#### TASK DIRECTIONS:
Repeat every entry word for word. Images do not belong in the copy.
Segment Open
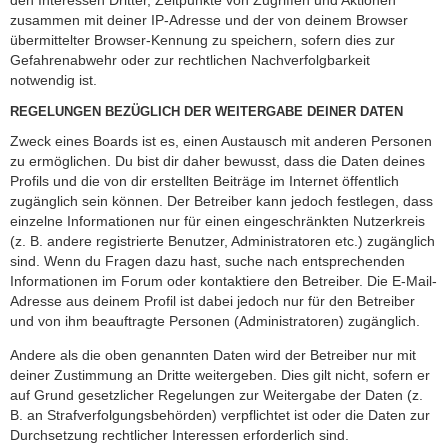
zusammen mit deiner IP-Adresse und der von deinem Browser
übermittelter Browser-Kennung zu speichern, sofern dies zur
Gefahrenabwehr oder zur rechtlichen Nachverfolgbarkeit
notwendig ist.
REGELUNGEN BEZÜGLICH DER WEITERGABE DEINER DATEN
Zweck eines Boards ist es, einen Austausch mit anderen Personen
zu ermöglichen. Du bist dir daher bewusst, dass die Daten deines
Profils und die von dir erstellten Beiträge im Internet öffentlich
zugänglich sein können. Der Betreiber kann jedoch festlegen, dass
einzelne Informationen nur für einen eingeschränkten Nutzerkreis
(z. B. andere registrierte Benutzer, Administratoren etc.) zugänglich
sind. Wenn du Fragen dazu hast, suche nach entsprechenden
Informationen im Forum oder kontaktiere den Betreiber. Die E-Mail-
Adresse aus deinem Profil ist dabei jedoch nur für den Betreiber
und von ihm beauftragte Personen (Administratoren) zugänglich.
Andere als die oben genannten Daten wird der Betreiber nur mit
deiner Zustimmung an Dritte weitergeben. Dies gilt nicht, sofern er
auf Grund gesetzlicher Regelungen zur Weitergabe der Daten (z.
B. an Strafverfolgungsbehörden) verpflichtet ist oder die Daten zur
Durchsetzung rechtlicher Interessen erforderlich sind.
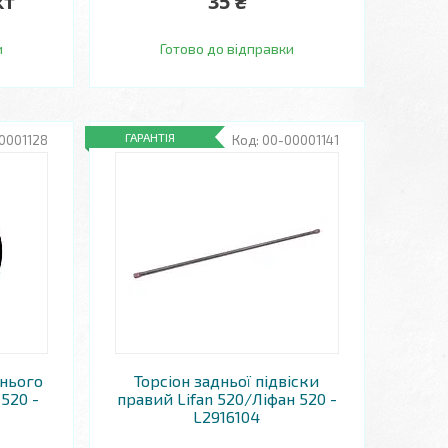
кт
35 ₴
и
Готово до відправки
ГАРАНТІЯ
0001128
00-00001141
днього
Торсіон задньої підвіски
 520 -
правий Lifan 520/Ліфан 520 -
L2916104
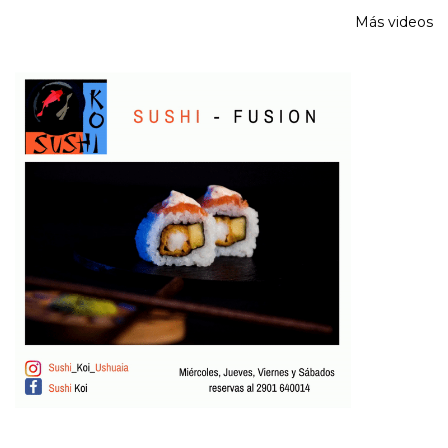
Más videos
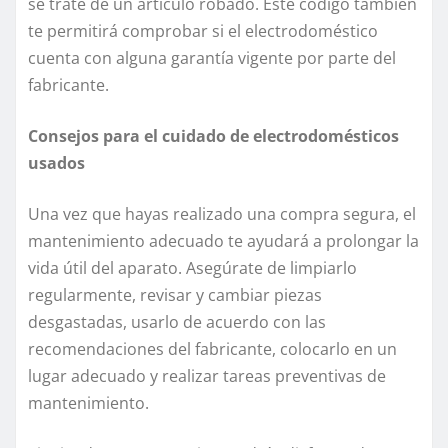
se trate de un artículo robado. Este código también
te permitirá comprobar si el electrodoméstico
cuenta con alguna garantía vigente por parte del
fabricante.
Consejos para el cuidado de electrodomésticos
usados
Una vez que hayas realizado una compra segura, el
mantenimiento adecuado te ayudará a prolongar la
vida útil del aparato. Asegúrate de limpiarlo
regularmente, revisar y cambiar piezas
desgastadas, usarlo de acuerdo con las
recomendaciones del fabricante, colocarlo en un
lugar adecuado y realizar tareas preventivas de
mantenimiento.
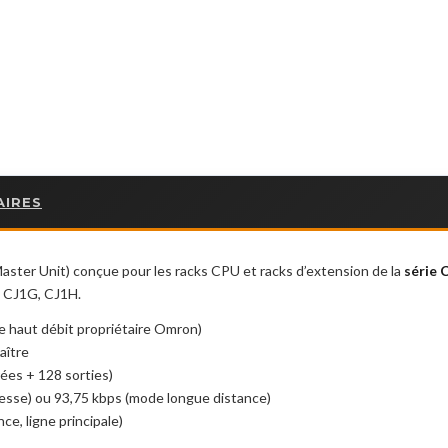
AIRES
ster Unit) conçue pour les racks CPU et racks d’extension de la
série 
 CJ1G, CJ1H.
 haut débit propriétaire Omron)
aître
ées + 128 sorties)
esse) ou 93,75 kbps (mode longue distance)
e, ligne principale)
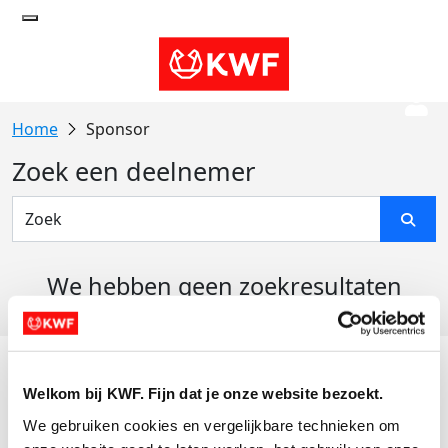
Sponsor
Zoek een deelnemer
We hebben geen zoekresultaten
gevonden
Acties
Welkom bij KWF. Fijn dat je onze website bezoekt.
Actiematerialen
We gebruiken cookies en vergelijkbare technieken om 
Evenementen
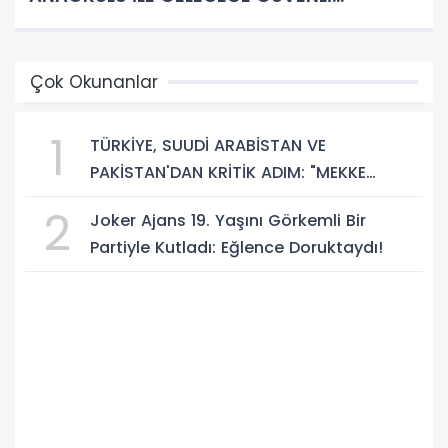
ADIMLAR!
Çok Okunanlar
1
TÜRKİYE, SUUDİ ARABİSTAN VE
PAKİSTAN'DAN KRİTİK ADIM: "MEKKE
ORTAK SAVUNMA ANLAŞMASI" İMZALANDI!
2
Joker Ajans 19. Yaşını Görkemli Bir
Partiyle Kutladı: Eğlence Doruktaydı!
Segment Closed
#### RESULT BELOW:
zusammen mit deiner IP-Adresse und der von deinem Browser
übermittelter Browser-Kennung zu speichern, sofern dies zur
Gefahrenabwehr oder zur rechtlichen Nachverfolgbarkeit
notwendig ist.
REGELUNGEN BEZÜGLICH DER WEITERGABE DEINER DATEN
Zweck eines Boards ist es, einen Austausch mit anderen Personen
zu ermöglichen. Du bist dir daher bewusst, dass die Daten deines
Profils und die von dir erstellten Beiträge im Internet öffentlich
zugänglich sein können. Der Betreiber kann jedoch festlegen, dass
einzelne Informationen nur für einen eingeschränkten Nutzerkreis
(z. B. andere registrierte Benutzer, Administratoren etc.) zugänglich
sind. Wenn du Fragen dazu hast, suche nach entsprechenden
Informationen im Forum oder kontaktiere den Betreiber. Die E-Mail-
Adresse aus deinem Profil ist dabei jedoch nur für den Betreiber
und von ihm beauftragte Personen (Administratoren) zugänglich.
Andere als die oben genannten Daten wird der Betreiber nur mit
deiner Zustimmung an Dritte weitergeben. Dies gilt nicht, sofern er
auf Grund gesetzlicher Regelungen zur Weitergabe der Daten (z.
B. an Strafverfolgungsbehörden) verpflichtet ist oder die Daten zur
Durchsetzung rechtlicher Interessen erforderlich sind.
кт
35 ₴
и
Готово до відправки
ГАРАНТІЯ
0001128
00-00001141
днього
Торсіон задньої підвіски
 520 -
правий Lifan 520/Ліфан 520 -
L2916104
Más videos
se trate de un artículo robado. Este código también
te permitirá comprobar si el electrodoméstico
cuenta con alguna garantía vigente por parte del
fabricante.
Consejos para el cuidado de electrodomésticos
usados
Una vez que hayas realizado una compra segura, el
mantenimiento adecuado te ayudará a prolongar la
vida útil del aparato. Asegúrate de limpiarlo
regularmente, revisar y cambiar piezas
desgastadas, usarlo de acuerdo con las
recomendaciones del fabricante, colocarlo en un
lugar adecuado y realizar tareas preventivas de
mantenimiento.
AIRES
ster Unit) conçue pour les racks CPU et racks d’extension de la
série 
 CJ1G, CJ1H.
 haut débit propriétaire Omron)
aître
ées + 128 sorties)
esse) ou 93,75 kbps (mode longue distance)
e, ligne principale)
Sponsor
Zoek een deelnemer
We hebben geen zoekresultaten
gevonden
Acties
Welkom bij KWF. Fijn dat je onze website bezoekt.
Actiematerialen
We gebruiken cookies en vergelijkbare technieken om 
Evenementen
ADIMLAR!
Çok Okunanlar
1
TÜRKİYE, SUUDİ ARABİSTAN VE
PAKİSTAN'DAN KRİTİK ADIM: "MEKKE
ORTAK SAVUNMA ANLAŞMASI" İMZALANDI!
2
Joker Ajans 19. Yaşını Görkemli Bir
Partiyle Kutladı: Eğlence Doruktaydı!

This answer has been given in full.